• _Your assignment_
Print the data exactly as it appears, keeping every word.

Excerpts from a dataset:
::::::::::
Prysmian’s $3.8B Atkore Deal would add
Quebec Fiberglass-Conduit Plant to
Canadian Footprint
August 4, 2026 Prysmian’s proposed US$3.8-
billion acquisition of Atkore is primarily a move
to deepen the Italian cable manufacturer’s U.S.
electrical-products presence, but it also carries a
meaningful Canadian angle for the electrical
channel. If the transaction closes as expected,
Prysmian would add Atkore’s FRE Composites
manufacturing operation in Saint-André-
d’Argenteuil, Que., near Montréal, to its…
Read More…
::::::::::
• _Task answer_
Prysmian’s $3.8B Atkore Deal would add
Quebec Fiberglass-Conduit Plant to
Canadian Footprint
August 4, 2026 Prysmian’s proposed US$3.8-
billion acquisition of Atkore is primarily a move
to deepen the Italian cable manufacturer’s U.S.
electrical-products presence, but it also carries a
meaningful Canadian angle for the electrical
channel. If the transaction closes as expected,
Prysmian would add Atkore’s FRE Composites
manufacturing operation in Saint-André-
d’Argenteuil, Que., near Montréal, to its…
Read More…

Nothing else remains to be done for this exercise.